Anyone who has ever worked with electrically energized equipment knows there's a fine line between a non-event and a fatal encounter. A single momentary lapse in judgment by you — or a co-worker — can quickly result in a life of pain and suffering. If you're lucky, you might end up adding your name to the “near-miss list” and walk away from a bad situation with no physical scars. However, I think it's what you do after this type of experience that's most important.

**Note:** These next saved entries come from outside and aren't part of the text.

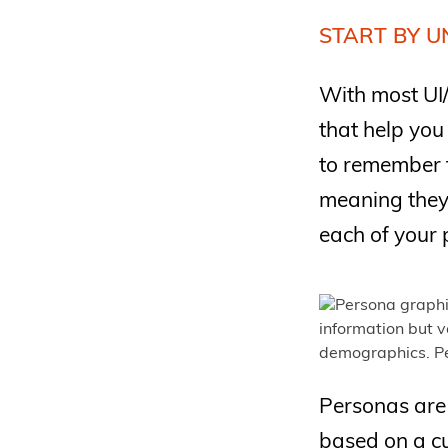
START BY U
With most UI/
that help you
to remember 
meaning they 
each of your 
Personas are 
based on a cu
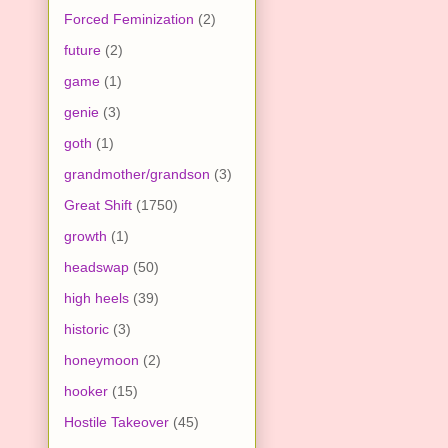
Forced Feminization
(2)
future
(2)
game
(1)
genie
(3)
goth
(1)
grandmother/grandson
(3)
Great Shift
(1750)
growth
(1)
headswap
(50)
high heels
(39)
historic
(3)
honeymoon
(2)
hooker
(15)
Hostile Takeover
(45)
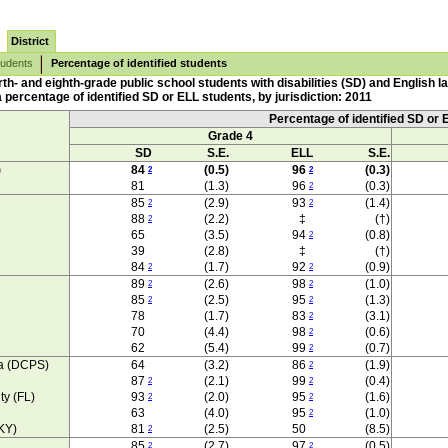
District
tudents
Percentage of identified students
th- and eighth-grade public school students with disabilities (SD) and English 
percentage of identified SD or ELL students, by jurisdiction: 2011
Percentage of identified SD or 
Grade 4
SD
S.E.
ELL
S.E.
)
84
(0.5)
96
(0.3)
2
2
81
(1.3)
96
(0.3)
2
85
(2.9)
93
(1.4)
2
2
88
(2.2)
‡
(†)
2
65
(3.5)
94
(0.8)
2
39
(2.8)
‡
(†)
84
(1.7)
92
(0.9)
2
2
89
(2.6)
98
(1.0)
2
2
85
(2.5)
95
(1.3)
2
2
78
(1.7)
83
(3.1)
2
70
(4.4)
98
(0.6)
2
62
(5.4)
99
(0.7)
2
ia (DCPS)
64
(3.2)
86
(1.9)
2
87
(2.1)
99
(0.4)
2
2
ty (FL)
93
(2.0)
95
(1.6)
2
2
63
(4.0)
95
(1.0)
2
KY)
81
(2.5)
50
(8.5)
2
85
(2.7)
97
(0.5)
2
2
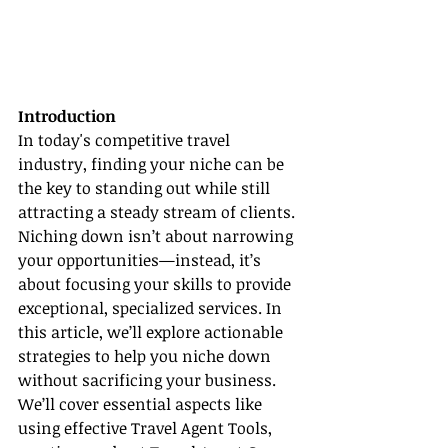
Introduction
In today's competitive travel 
industry, finding your niche can be 
the key to standing out while still 
attracting a steady stream of clients. 
Niching down isn’t about narrowing 
your opportunities—instead, it’s 
about focusing your skills to provide 
exceptional, specialized services. In 
this article, we’ll explore actionable 
strategies to help you niche down 
without sacrificing your business. 
We’ll cover essential aspects like 
using effective Travel Agent Tools, 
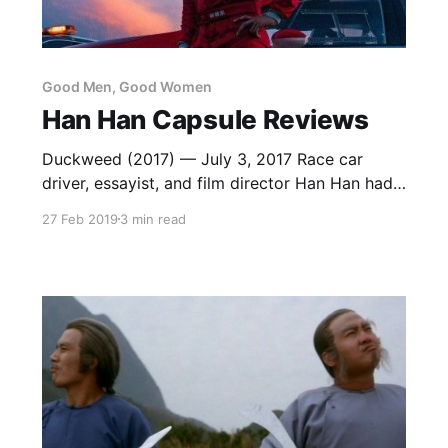
Good Men, Good Women
Han Han Capsule Reviews
Duckweed (2017) — July 3, 2017 Race car
driver, essayist, and film director Han Han had
one of 2017’s biggest hits with Duckweed, a
27 Feb 2019
3 min read
time travel comic drama about a son learning
to respect his father. An update of Peter Chan’s
1993 classic He Ain’t Heavy, He’s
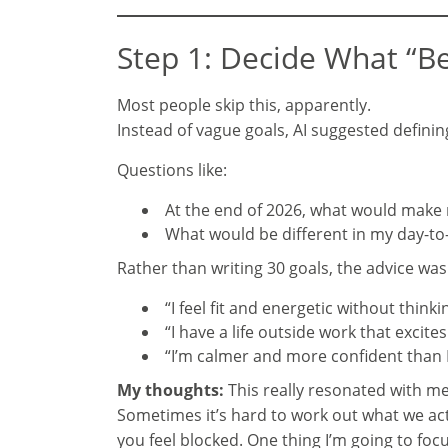
Step 1: Decide What “Be
Most people skip this, apparently.
Instead of vague goals, AI suggested definin
Questions like:
At the end of 2026, what would make 
What would be different in my day-to-
Rather than writing 30 goals, the advice wa
“I feel fit and energetic without thinki
“I have a life outside work that excite
“I’m calmer and more confident than I
My thoughts:
This really resonated with me. 
Sometimes it’s hard to work out what we actu
you feel blocked. One thing I’m going to foc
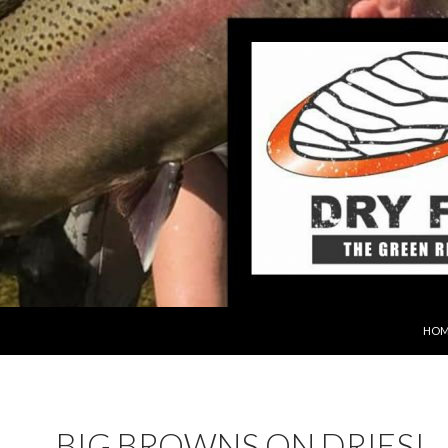
SKIP
HOM
BIG BROWNS ON DRIES!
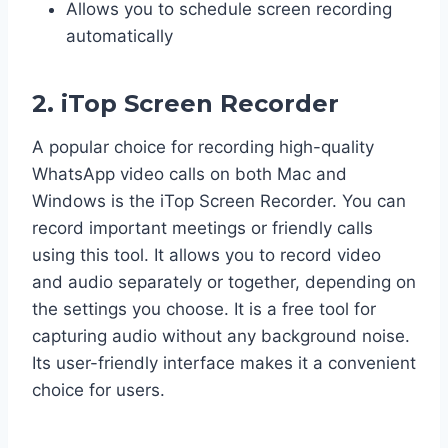
Allows you to schedule screen recording
automatically
2. iTop Screen Recorder
A popular choice for recording high-quality
WhatsApp video calls on both Mac and
Windows is the iTop Screen Recorder. You can
record important meetings or friendly calls
using this tool. It allows you to record video
and audio separately or together, depending on
the settings you choose. It is a free tool for
capturing audio without any background noise.
Its user-friendly interface makes it a convenient
choice for users.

Near misses occur on a daily basis. Odds are you've experienced more than one or two of these yourself. Even if you're the most careful worker around, you're most likely going to encounter a dangerous situation at least once during your career. The key is to be wise enough to use the event as a learning tool, teaching others in our industry valuable lessons from your experience. That's why I believe every safety program should be outfitted with a near-miss process. Employees should be encouraged to identify and report near misses immediately, not sweep them under the rug. Once reported, your process should be set up to identify the root cause of the near miss and develop an action plan to help deter it from happening in the future. Finally, you should distribute this information to every employee in your organization. This approach will help build awareness and keep safety in the forefront of employees' minds.

Why do I feel so strongly about establishing such a program? Because anything we can do to drive down the thousands of work-related fatalities and life-altering injuries that still occur each year is a move in the right direction. Our theme for this month's issue, health and safety, supports the sharing of such important information. Anything we can do to help shed more light on this topic should help keep safety fresh in the minds of each and every one of us.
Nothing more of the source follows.